YOUR INSTRUCTIONS ::
Could you transcribe every entry below exactly, leaving out the pictures?

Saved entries

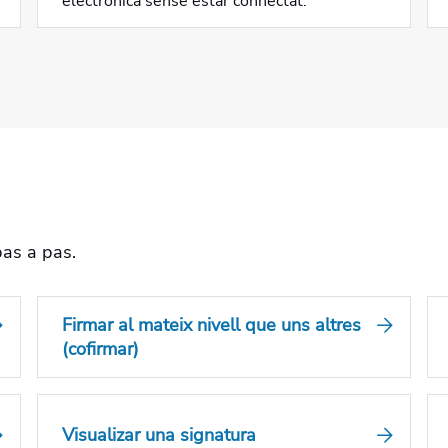
electrònica sense estar connectat.
pas a pas.
Firmar al mateix nivell que uns altres
(cofirmar)
Visualizar una signatura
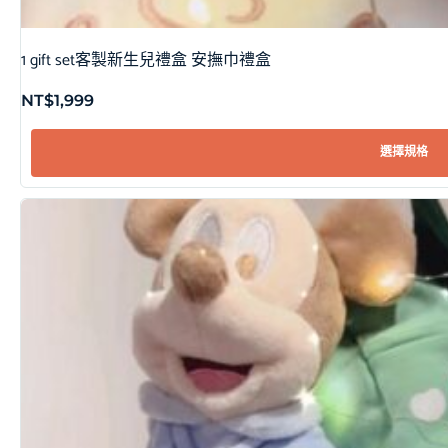
1 gift set客製新生兒禮盒 安撫巾禮盒
NT$
1,999
選擇規格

PROBLEM SOLUTION ::
electrònica sense estar connectat.
pas a pas.
Firmar al mateix nivell que uns altres
(cofirmar)
Visualizar una signatura
1 gift set客製新生兒禮盒 安撫巾禮盒
NT$
1,999
選擇規格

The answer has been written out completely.